ONC has hosted a slate of listening sessions at the 2017 HIMSS conference in Orlando, Florida as a way to reach out to industry stakeholders for ideas, concerns and roadblocks to interoperability.
As the agency promotes the use of application program interfaces to securely share health information, here are three issues from the session to consider:
Who’s responsible for the information?
While app developers are striving to make their products both able to handle the data and share it with other tools, the question arose of who takes responsibility for making that data secure.
While interface security has been integral, stakeholders questioned whether ONC should set standards on how developers should store or format data to make it more secure from intrusion.
Is cybersecurity an institutional problem?
Another issue that arose was the feeling that cybersecurity is an institutional responsibility, rather than an individual one, resulting in a siloed approach to security and inhibiting interoperability.
Some stakeholders felt that for developers, the cost of making these systems transparent and compatible is higher that the fallout of a cyber breach.
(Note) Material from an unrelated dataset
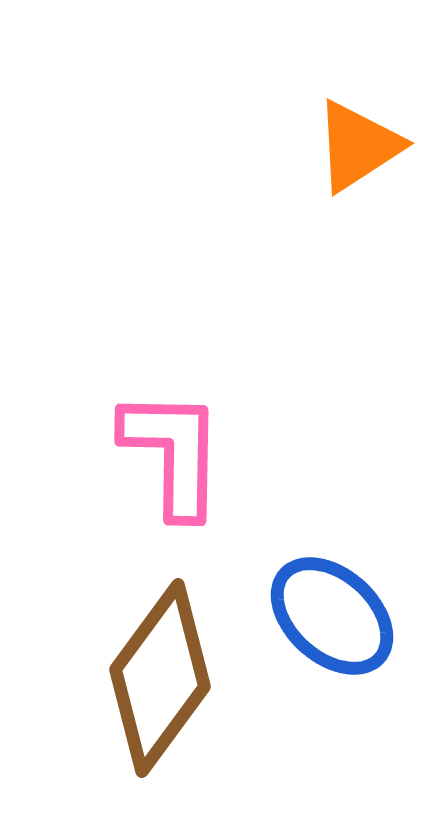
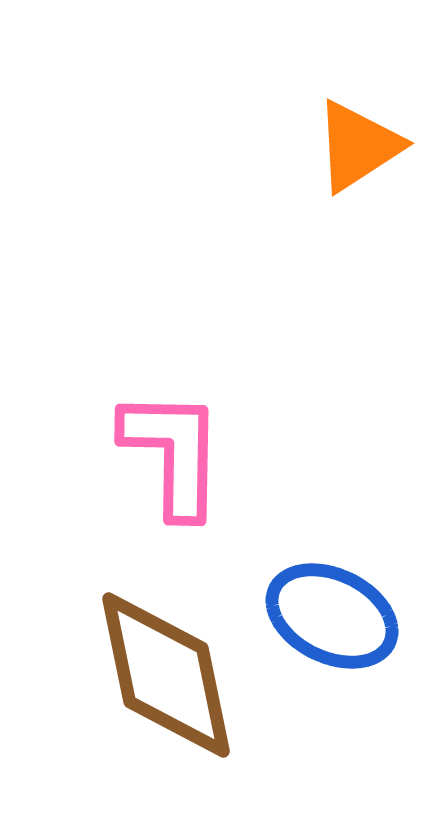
blue ellipse: rotated 16 degrees counterclockwise
brown diamond: moved 6 px right, 3 px up; rotated 48 degrees counterclockwise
Security Branch Chief Mikki Smith said that the office is currently working with the National Institute of Standards and Technology an on identity management framework and other framework projects in tandem to drive interoperability.
The use of use cases
When ONC officials asked what stakeholders wanted to see more of in terms of outreach, some called for more use cases to inform developers how they might apply data findings to their apps.
Some stakeholders called for more guidance from the government on the security features developers should include in their apps.
Acting Chief Privacy Officer Deven McGraw said that certain groups, like the HEART Working Group and HIMSS, were already working toward privacy and security specifications for APIs, and the health IT community would be best served to build on each other’s work.
"There lots of sort of pockets of work going on these same issues that we definitely want to connect to so that we are supporting one another and leveraging one another’s learning and not reinventing the wheel," she said.